The Parliamentary Budget Officer (PBO) warns that home ownership has become even less affordable during the pandemic for the average buyer, who could find it even more difficult to enter the market unless prices drop.
House prices were skyrocketing before the COVID-19 pandemic hit two years ago, and have been further inflated by rock-bottom interest rates, demand for more space and supply that can’t follow.
According to the report by Parliamentary Budget Officer Yves Giroux, house prices in most major cities could have been considered affordable at the start of 2015, depending on costs, but also on the borrowing capacity of buyers.
Mr. Giroux’s office estimates that home prices in Toronto, Hamilton and Ottawa were more than 50% above an affordable level at the end of 2021, and unaffordable by a smaller margin in Vancouver and Montreal. .
Average property prices in Vancouver and Montreal were about 30% to 45% above estimated affordable levels in December 2021.
The PBO says the average income earner will find it increasingly difficult to afford a home in the future unless prices go down or wages go up.
Vulnerable to sudden shock
Mr. Giroux also warns that those who have recently bought homes are more vulnerable to rising interest rates and may find themselves unable to cope with a sudden shock like job loss.
Its report noted that debt loads in Toronto, Vancouver, Victoria and Hamilton were high enough that households could be considered financially vulnerable, meaning any loss of income would make them less likely to meet mortgage payments.
Financially better-off homeowners will be able to handle higher rates, Giroux said, but those with average incomes who have recently purchased homes “could be in a tough spot” financially.

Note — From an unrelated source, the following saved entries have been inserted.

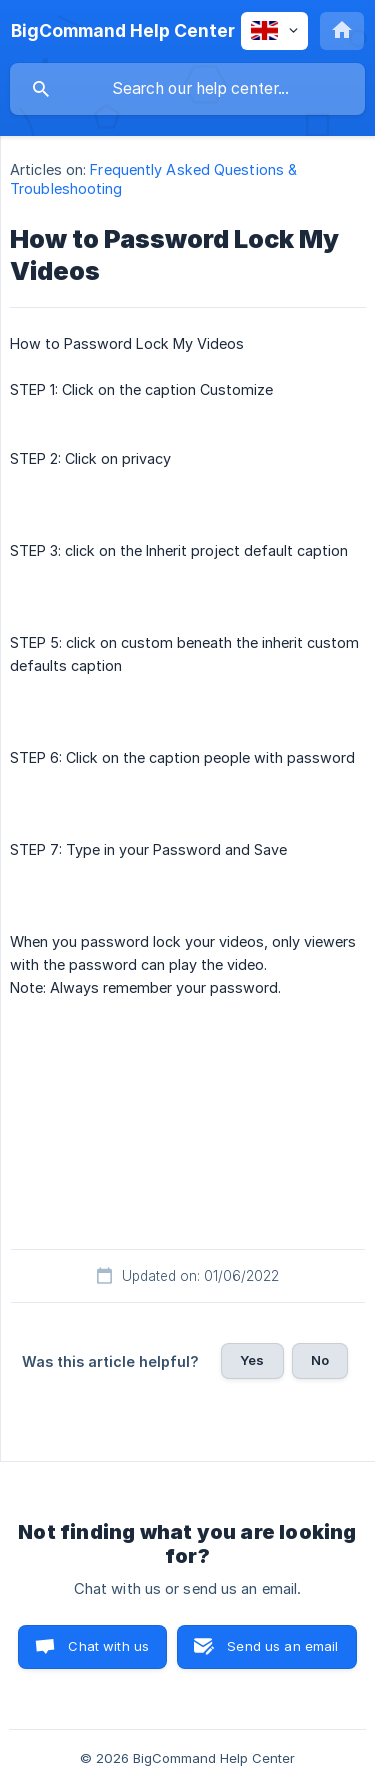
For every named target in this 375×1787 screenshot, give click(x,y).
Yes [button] (252, 1360)
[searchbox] (187, 89)
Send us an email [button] (282, 1646)
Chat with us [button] (108, 1646)
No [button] (320, 1360)
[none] (123, 31)
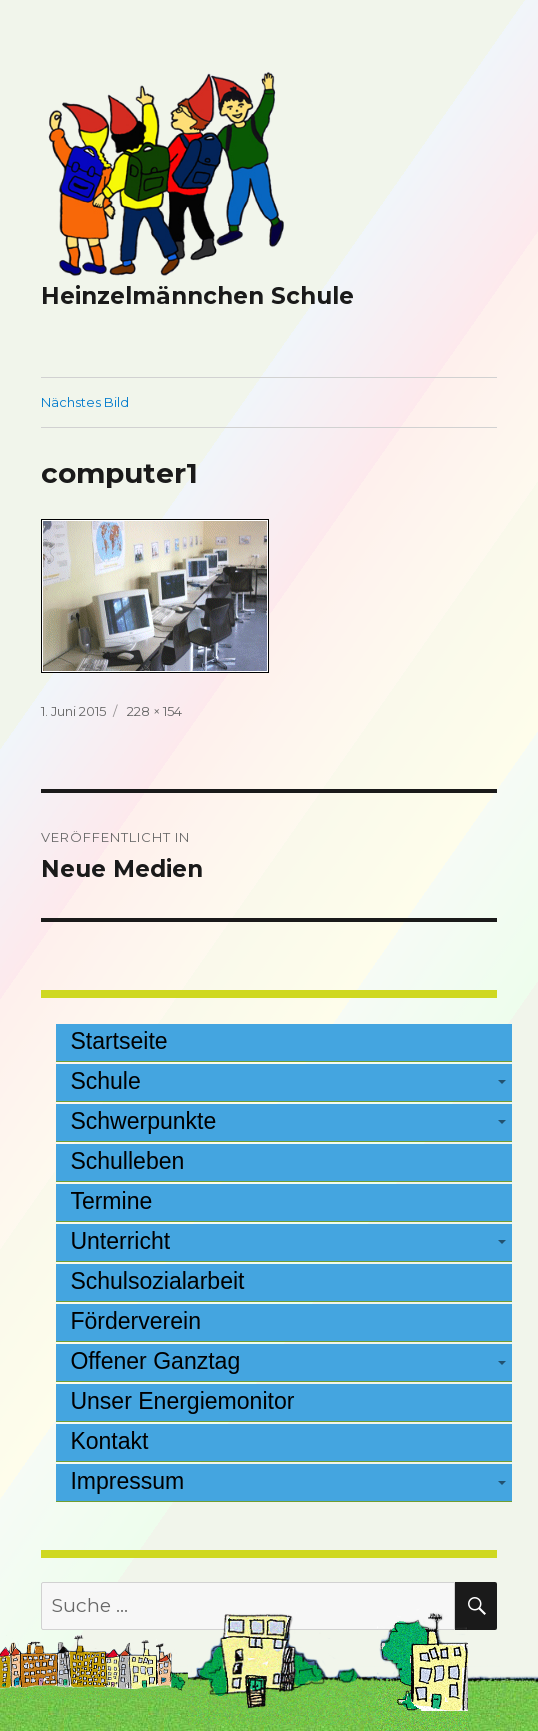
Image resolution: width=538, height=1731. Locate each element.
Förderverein (135, 1321)
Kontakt (109, 1441)
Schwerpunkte (143, 1121)
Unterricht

The report released Thursday adds to the evidence before MPs who, Giroux said, have repeatedly come to his office with questions about the cost of housing.
Giroux’s report indicates that at the end of last year, the national average home price was $811,700, a 43% increase from the $565,800 price recorded in December 2019, a few months before the pandemic hit the country.
The December 2021 figure was also almost double the average price of $413,000 in January 2015.
Low interest rates, pushed there by the central bank to keep the economy going, and federal aid payments that imposed a financial floor on households have helped push prices up over the past two years.
Giroux said gains in borrowing capacity resulting from financial circumstances have been far outweighed by house prices in several cities and have actually widened the affordability gap.
Fixed-rate mortgages rose as the Bank of Canada is expected to start raising its key rate next month. If and when that happens, variable rate mortgages will start to climb as the central bank looks to cool overheated markets.
Giroux said rising rates will likely offset any increase in middle-class household income, meaning their ability to borrow, and therefore afford a home, will remain relatively stable.
Increase supply
Prices should come down to make home ownership more affordable for the average buyer, Giroux said. One possible avenue is to increase supply, which, according to Mr. Giroux’s report, did not keep up with the population boom between 2015 and 2019.
The federal government has sought to increase housing supply, promising cities funding to help speed up development times and approvals.
On Thursday, Finance Minister Chrystia Freeland offered public transit funding to help cities manage shortfalls, but called on provinces and cities to accelerate housing plans as conditions for the funding.
Conservative housing critic Matt Jeneroux said Liberal efforts so far have not been able to close the affordability gap for homebuyers and argued that plans government would not solve the problem.